Bonus challenge 2: Use one or more features of the Pattern or Matcher class that we didn’t discuss in class. Of particular interest: regex flags (CASE_INSENSITIVE, MULTILINE), “back references” in replaceAll. Matcher class reference here.

I’m planning on doing a much larger project involving analysis of links on Twitter, and I decided to do a very tiny piece of that project for this assignment. I used the XML results from a Twitter search as my input and used a regular expression to look for URLs in the individual tweets. I stored the URLs and the number of times each of them occured in a hashmap, and then printed that information at the end of the analysis.

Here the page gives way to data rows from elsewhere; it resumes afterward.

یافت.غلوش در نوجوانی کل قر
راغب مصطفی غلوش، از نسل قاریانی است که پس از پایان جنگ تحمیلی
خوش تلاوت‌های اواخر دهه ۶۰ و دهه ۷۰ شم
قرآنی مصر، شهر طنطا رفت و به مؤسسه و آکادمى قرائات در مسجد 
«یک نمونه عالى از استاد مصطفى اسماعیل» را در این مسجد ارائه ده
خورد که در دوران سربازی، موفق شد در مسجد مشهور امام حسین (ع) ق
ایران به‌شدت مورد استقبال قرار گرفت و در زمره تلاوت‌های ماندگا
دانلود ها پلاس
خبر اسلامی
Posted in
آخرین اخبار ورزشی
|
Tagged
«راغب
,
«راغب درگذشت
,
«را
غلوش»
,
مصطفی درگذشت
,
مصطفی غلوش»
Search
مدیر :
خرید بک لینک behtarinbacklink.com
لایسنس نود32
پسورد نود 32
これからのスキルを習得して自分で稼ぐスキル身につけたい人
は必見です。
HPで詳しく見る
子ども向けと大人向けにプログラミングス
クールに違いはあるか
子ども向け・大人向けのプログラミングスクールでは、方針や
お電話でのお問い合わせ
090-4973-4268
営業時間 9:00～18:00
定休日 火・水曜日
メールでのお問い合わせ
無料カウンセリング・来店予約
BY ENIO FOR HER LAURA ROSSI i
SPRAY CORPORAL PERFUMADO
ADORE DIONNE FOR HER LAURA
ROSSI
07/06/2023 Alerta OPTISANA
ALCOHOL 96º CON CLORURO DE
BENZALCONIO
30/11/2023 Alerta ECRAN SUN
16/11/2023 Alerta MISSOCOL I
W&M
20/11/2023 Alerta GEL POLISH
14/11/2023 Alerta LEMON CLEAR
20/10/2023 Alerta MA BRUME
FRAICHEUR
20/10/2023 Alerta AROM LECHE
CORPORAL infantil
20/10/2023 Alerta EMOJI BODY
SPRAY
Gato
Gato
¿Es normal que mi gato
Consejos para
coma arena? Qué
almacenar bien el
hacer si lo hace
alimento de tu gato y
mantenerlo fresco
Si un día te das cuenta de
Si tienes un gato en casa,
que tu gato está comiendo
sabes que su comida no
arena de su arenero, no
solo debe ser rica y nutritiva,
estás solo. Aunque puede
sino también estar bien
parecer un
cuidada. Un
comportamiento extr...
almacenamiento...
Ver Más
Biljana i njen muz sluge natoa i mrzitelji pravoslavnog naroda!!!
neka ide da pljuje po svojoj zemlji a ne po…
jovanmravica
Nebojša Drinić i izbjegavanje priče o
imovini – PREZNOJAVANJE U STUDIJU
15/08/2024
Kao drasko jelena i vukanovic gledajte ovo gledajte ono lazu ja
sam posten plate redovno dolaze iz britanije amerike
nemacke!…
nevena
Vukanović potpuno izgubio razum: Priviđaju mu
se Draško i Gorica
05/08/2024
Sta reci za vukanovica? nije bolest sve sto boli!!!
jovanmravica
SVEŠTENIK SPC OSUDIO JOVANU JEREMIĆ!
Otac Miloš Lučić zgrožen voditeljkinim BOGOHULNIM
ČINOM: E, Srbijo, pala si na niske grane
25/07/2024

Usage of Java’s HashMap, Set, and Iterator classes came back to me quickly, and the only tricky part was the regular expression. I ended up using
     <title>.*(http://)(\\S+)(.*)(</title>)+
The content of each message posted to Twitter is enclosed in a <title></title> tag, and including that in the regular expression insures that we don’t capture data that are not part of any message but still contain URLs. I require that tag at the beginning of the line and then look for any number of characters before the beginning of the URL, as represented by .*. Then I get all of the characters up until the first white space with (\\S+), any characters that happen to be after the end of the URL with (.*), and then finally the closing </title> tag, with a + to require at least one occurrence because I know it must be present. The .java file is here, and the compiled .class file is here. You’ll need to add Adam’s a2z.jar file to your classpath, so be sure to get that too if you want to recompile it.

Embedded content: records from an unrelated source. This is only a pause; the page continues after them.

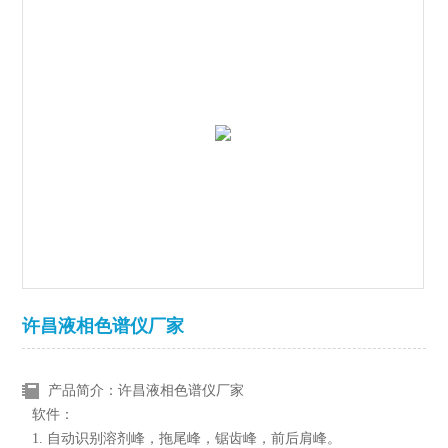
许昌液相色谱仪厂家
产品简介：许昌液相色谱仪厂家
软件：
1. 自动识别溶剂峰，拖尾峰，锯齿峰，前后肩峰。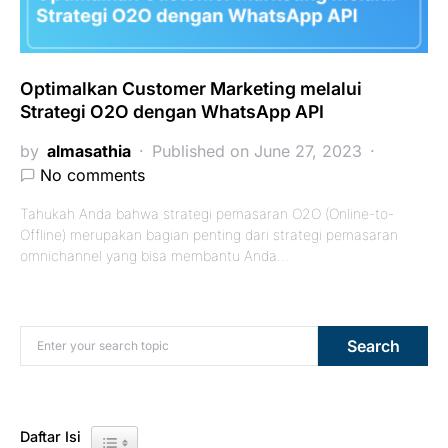
Optimalkan Customer Marketing melalui
Strategi O2O dengan WhatsApp API
by
almasathia
Published on June 27, 2023
No comments
Tahukah Anda bahwa strategi pemasaran O2O (Online-to-
Offline) merupakan bagian penting dari strategi pemasaran
omnichannel yang bisa membantu Anda…
Search for:
Search
Daftar Isi
Toggle Table of Content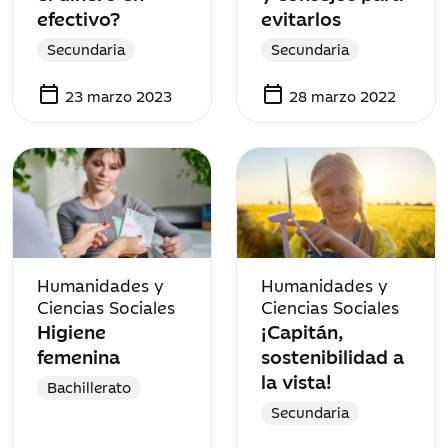
efectivo?
evitarlos
Secundaria
Secundaria
calendar_today
calendar_today
23 marzo 2023
28 marzo 2022
Humanidades y
Humanidades y
Ciencias Sociales
Ciencias Sociales
Higiene
¡Capitán,
femenina
sostenibilidad a
la vista!
Bachillerato
Secundaria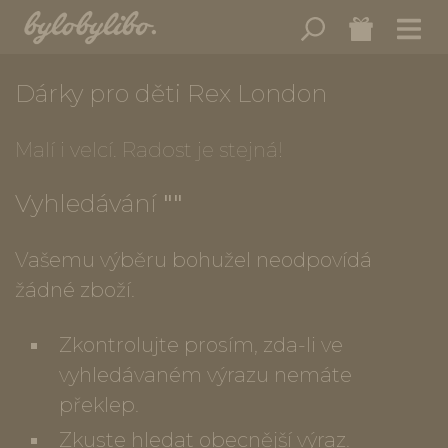
Dárky pro děti Rex London
Malí i velcí. Radost je stejná!
Vyhledávání
""
Vašemu výběru bohužel neodpovídá
žádné zboží.
Zkontrolujte prosím, zda-li ve
vyhledávaném výrazu nemáte
překlep.
Zkuste hledat obecnější výraz.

The New York Times did a visualization of tweets during the Superbowl last week, and it was widely circulated on Twitter. A search for “http superbowl nyt” returns a a list of tweets in which most people are sharing links to that visualization, and the results of that search make suitable example input. One specific tinyurl link to the visualization is shared several times, and it demonstrates that the code is functional. The input file is here, and the output file is here.

Programming A to Z – Assignment #2 Repunctuate.java

The second assignment was posted here, and was to

Create a program (using, e.g., the tools presented in class) that behaves like a UNIX text processing program (such as cat, grep, tr, etc.). Your program should take text as input (any text, or a particular text of your choosing) and output a version of the text that has been filtered and/or munged. Your program should use at least one method of Java’s String class that we didn’t discuss in class.
Be creative, insightful, or intentionally banal. Optional: Use the program that you created in tandem with another UNIX command line utility.

Expanding on/explicitly exacerbating the problem of punctuation I had last week with rearranging the couplets (when the couplets were reordered, you’d often get two lines ending with commas and then two lines ending with periods, and it distracted from the semantic munging I had intended), I wrote a quick little Java program to randomly replace marks of punctuation in the input file. It extends Adam’s TextFilter library, so it works like the command line tools we used last week. I kept certain characters (such as parenthesis and quotation marks) the same because I wanted to keep the text readable while making more subtle changes to the intonation and flow .

The .java file is here, and the compiled .class file is here. The original text of Robert Frost’s ‘Stopping By Woods On A Snowy Evening’ can be found here, and the repunctuated text can be found here. You’ll need to add Adam’s a2z.jar file to your classpath, so be sure to get that too if you want to recompile it.

The Repunctuate.java program also works nicely with the various command line utilities from last week. For example
grep , <frost.txt | java Repunctuate >output.txt
will first filter for only those lines in frost.txt with a comma, and will then repunctuate them and save the output.